- [Given information]
--------------------

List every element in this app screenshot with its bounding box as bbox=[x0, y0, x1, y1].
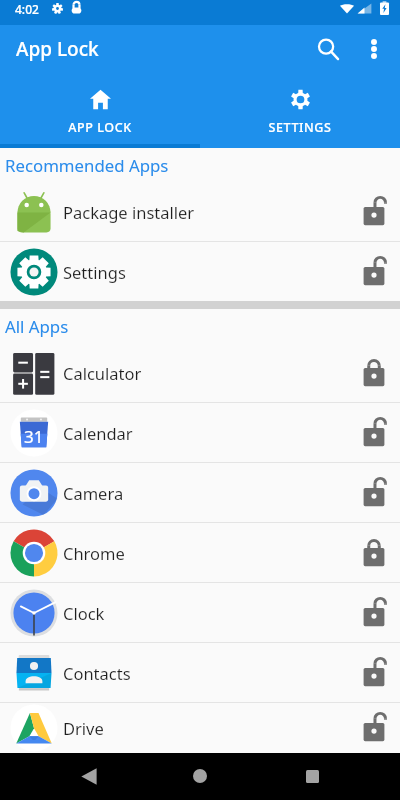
button[interactable]: Unlocked bbox=[353, 707, 395, 749]
button[interactable]: Home bbox=[177, 753, 223, 799]
staticText: 31 bbox=[24, 425, 44, 448]
staticText: Calculator bbox=[63, 362, 142, 384]
button[interactable]: APP LOCK bbox=[0, 77, 200, 148]
staticText: Package installer bbox=[63, 201, 195, 223]
button[interactable]: Locked bbox=[353, 532, 395, 574]
button[interactable]: Contacts bbox=[0, 643, 400, 702]
button[interactable]: Unlocked bbox=[353, 251, 395, 293]
staticText: 4:02 bbox=[15, 1, 39, 17]
staticText: App Lock bbox=[16, 36, 99, 62]
button[interactable]: Settings bbox=[0, 242, 400, 301]
staticText: Clock bbox=[63, 602, 105, 624]
staticText: Contacts bbox=[63, 662, 131, 684]
staticText: Chrome bbox=[63, 542, 125, 564]
button[interactable]: More options bbox=[352, 27, 396, 71]
button[interactable]: Clock bbox=[0, 583, 400, 642]
button[interactable]: SETTINGS bbox=[200, 77, 400, 148]
staticText: Settings bbox=[63, 261, 126, 283]
staticText: Recommended Apps bbox=[5, 154, 169, 177]
staticText: SETTINGS bbox=[268, 119, 332, 136]
staticText: Camera bbox=[63, 482, 124, 504]
button[interactable]: Unlocked bbox=[353, 472, 395, 514]
button[interactable]: Unlocked bbox=[353, 412, 395, 454]
button[interactable]: Unlocked bbox=[353, 652, 395, 694]
staticText: Calendar bbox=[63, 422, 133, 444]
button[interactable]: Recents bbox=[289, 753, 335, 799]
button[interactable]: Drive bbox=[0, 703, 400, 753]
button[interactable]: Camera bbox=[0, 463, 400, 522]
button[interactable]: Search bbox=[304, 25, 352, 73]
button[interactable]: Locked bbox=[353, 352, 395, 394]
button[interactable]: Chrome bbox=[0, 523, 400, 582]
button[interactable]: Package installer bbox=[0, 182, 400, 241]
staticText: All Apps bbox=[5, 315, 69, 338]
button[interactable]: 31 bbox=[0, 403, 400, 462]
staticText: APP LOCK bbox=[68, 119, 132, 136]
button[interactable]: Back bbox=[66, 753, 112, 799]
button[interactable]: Unlocked bbox=[353, 592, 395, 634]
button[interactable]: Unlocked bbox=[353, 191, 395, 233]
staticText: Drive bbox=[63, 717, 104, 739]
button[interactable]: Calculator bbox=[0, 343, 400, 402]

--------------------

- [Description of the task]
Scan the lines above, and whenever one holds the string "Clock", copy it.

- [Response]
staticText: Clock bbox=[63, 602, 105, 624]
button[interactable]: Clock bbox=[0, 583, 400, 642]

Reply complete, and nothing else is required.